# Radius / Ball Turning Fixture



## David Kirtley (Jan 10, 2013)

Based on Ralph Patterson plans for mini lathe.   Work in progress.
. 2.5 in body. 3/8 "x 2,5 in X 4" mounting plate. All aluminum. Still need milling of body, mounting to plate, drilling of body and plate. Also need handle with ball on end. Will make the ball with this fixture.

Base of body piece. Not drilled, tapped or milled yet.




Pocket turned in base.



Just held in by tailstock so I could check fit. Pretty happy with it so far.  Didn't want to invest too much time in the base before I fitted the body. Still needs some cleanup. and drilling the mounting holes for the saddle.


----------



## David Kirtley (Jan 10, 2013)

It is a fun project and none of the dimensions are critical. The rotating parts just have to fit together. The only other critical thing will be tool height. I am going to use a carbide insert. 

One thing I did figure out that would have made things faster would have been to make the plate first. It is a lot easier to do plain turning to dimension the body than the boring to depth and sizing the pocket for the rotating body.


----------



## PurpLev (Jan 10, 2013)

looking good. definitely one of the upcoming projects for me. 

any benefits of using carbide inserts as opposed to HSS tooling that made you go that route?


----------



## David Kirtley (Jan 10, 2013)

Just the fact that I have never made a carbide insert tool holder.  

I actually have been thinking about making two tool holders so I can have a HSS one as well.

This one is really a prototype/ learning experience. I have not done much boring before and this was the first time I have used my faceplate. 

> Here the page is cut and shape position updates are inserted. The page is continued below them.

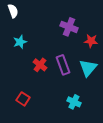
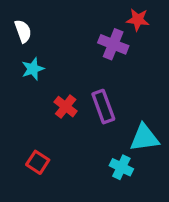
white semicircle: (13, 11) -> (23, 31), moved
red star: (91, 41) -> (138, 20), moved
cyan triangle: (88, 68) -> (144, 138), moved, turned 42

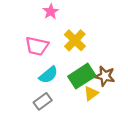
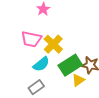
yellow cross: (75, 40) -> (53, 44), moved

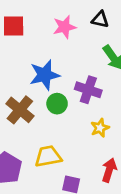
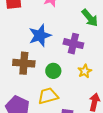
green circle: (57, 104) -> (53, 71), moved
brown cross: (20, 110) -> (24, 63), turned -30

I don't know that the AL will hold up in the long term. It is odd for moving parts. The oxide film is so abrasive and the fresh metal is so soft that bad things can happen. It could last 50 years or it could self destruct quickly.


----------



## David Kirtley (Jan 11, 2013)

Small progress.  I went ahead and drilled a through hole on the body because I don't have a bottoming tap for the screw size. No big deal. It will be under the sliding tool holder anyway. 3/8-16 flat head screw. I think I will run in some lapping compound to let it wear in a bit. Without any loctite on the screw, it will tighten up if I turn it with it running too closely. I might need to run a set screw as well. I went with a bit larger screw to give it more bearing surface. Well, more friction is a by product.  Drilled and put the countersink in on the plate. I might countersink it a little bit more but I don't have the world's best countersink for this size. The only big one I have is a single flute. I have more on the way but they are not here yet.  The screw might be a tiny bit proud of the base and I want to make sure it turns freely when mounted on the saddle.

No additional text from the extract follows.